Excel BI - Excel Challenge 791

excel-challenges
excel-formulas
🔰 List both the Delay Period and the Non-Overlapping Delay (NOD).
Published

March 24, 2026

Illustration for Excel BI - Excel Challenge 791

Challenge Description

🔰 List both the Delay Period and the Non-Overlapping Delay (NOD). The Delay Period is the number of days between the start and end dates of each task (including the start date). The NOD is the actual delay after removing any overlap with other tasks. For example, in Task 3, the delay runs from 06/15/25 to 06/22/25 (8 days). However, Task 2 already covers 06/14/25 to 06/21/25, so only 06/22/25 counts as a new delay.

Solutions

library(tidyverse)
library(readxl)

path = "Excel/700-799/791/791 Non-Overlapping Delay.xlsx"
input = read_excel(path, range = "A2:C9")
test  = read_excel(path, range = "E2:F9")

output = input %>%
  mutate(Dates = map2(`Delay Start`, `Delay End`, seq, by = "day")) %>%
  mutate(cum_dates = accumulate(Dates, ~ sort(unique(c(.x, .y))))) %>%
  mutate(Nod = map2(cum_dates, lag(cum_dates, default = list(character(0))), setdiff)) %>%
  mutate(`Non-Overlapping delay` = map_int(Nod, length),
         `Delay Period` = map_int(Dates, length)) %>%
  select(`Delay Period`, `Non-Overlapping delay`)

all.equal(output, test)
# > [1] TRUE
  • Logic: Read the workbook ranges needed for the challenge; Derive the required intermediate columns.
  • Strengths: The code maps the workbook rule into a compact, reproducible pipeline.
  • Areas for Improvement: The solution assumes the workbook layout and selected ranges remain stable, so any structural change in the sheet would require small adjustments.
  • Gem: The elegant part is how little code is needed once the correct intermediate representation is chosen.
import pandas as pd

path = "700-799/791/791 Non-Overlapping Delay.xlsx"
input = pd.read_excel(path, usecols="A:C", skiprows=1, nrows=8)
test = pd.read_excel(path, usecols="E:F", skiprows=1, nrows=8)

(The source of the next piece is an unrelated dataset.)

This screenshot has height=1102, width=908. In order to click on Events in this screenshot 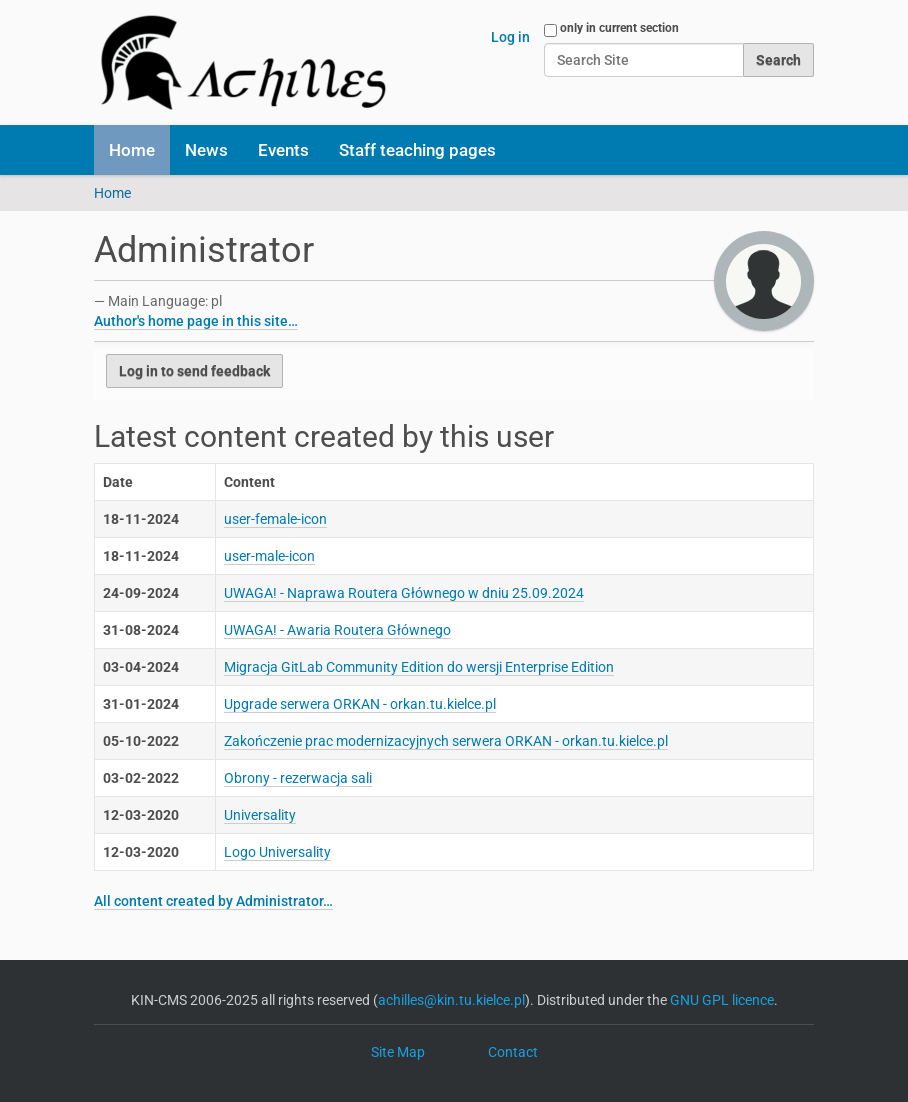 , I will do `click(283, 150)`.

input['Delay Start'] = pd.to_datetime(input['Delay Start'])
input['Delay End'] = pd.to_datetime(input['Delay End'])
input['Dates'] = input.apply(lambda r: pd.date_range(r['Delay Start'], r['Delay End']), axis=1)

all_dates = pd.DatetimeIndex([])
nod = []
for dates in input['Dates']:
    new_dates = dates.difference(all_dates)
    nod.append(len(new_dates))
    all_dates = all_dates.union(dates)

input['Delay Period'] = input['Dates'].apply(len)
input['Non-Overlapping delay'] = nod

result = input[['Delay Period', 'Non-Overlapping delay']]

print(result.equals(test))

The Python version keeps the algorithm explicit, which helps when the challenge depends on a greedy or iterative rule.

Difficulty Level

Easy / Medium

The business rule is clear, though the workbook still needs a few transformation steps to reach the expected output.